> Problem requirements:
If a line below includes the string "sommet", copy it.

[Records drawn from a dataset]

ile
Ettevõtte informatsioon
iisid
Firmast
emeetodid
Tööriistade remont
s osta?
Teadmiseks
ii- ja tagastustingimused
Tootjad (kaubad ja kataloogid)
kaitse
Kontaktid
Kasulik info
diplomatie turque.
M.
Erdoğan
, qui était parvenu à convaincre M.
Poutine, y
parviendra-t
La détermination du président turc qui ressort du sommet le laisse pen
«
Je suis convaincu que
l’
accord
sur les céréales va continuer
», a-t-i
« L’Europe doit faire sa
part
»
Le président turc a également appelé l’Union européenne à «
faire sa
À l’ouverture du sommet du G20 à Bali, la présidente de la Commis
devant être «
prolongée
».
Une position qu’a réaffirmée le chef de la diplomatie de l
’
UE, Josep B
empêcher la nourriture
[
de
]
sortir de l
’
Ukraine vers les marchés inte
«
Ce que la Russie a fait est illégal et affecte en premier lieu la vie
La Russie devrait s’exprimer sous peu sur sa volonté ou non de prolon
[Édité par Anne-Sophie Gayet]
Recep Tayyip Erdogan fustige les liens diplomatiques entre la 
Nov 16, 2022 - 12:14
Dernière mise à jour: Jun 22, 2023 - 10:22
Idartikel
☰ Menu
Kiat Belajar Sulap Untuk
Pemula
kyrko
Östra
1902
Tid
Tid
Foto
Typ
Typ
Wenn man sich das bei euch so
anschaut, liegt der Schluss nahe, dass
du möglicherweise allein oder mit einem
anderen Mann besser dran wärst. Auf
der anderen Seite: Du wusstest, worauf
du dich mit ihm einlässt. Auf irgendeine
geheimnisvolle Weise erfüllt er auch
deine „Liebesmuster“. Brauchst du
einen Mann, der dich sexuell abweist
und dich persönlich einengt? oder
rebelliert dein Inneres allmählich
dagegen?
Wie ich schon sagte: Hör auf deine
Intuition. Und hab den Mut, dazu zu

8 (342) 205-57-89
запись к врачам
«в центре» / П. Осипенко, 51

> Result:
La détermination du président turc qui ressort du sommet le laisse pen
À l’ouverture du sommet du G20 à Bali, la présidente de la Commis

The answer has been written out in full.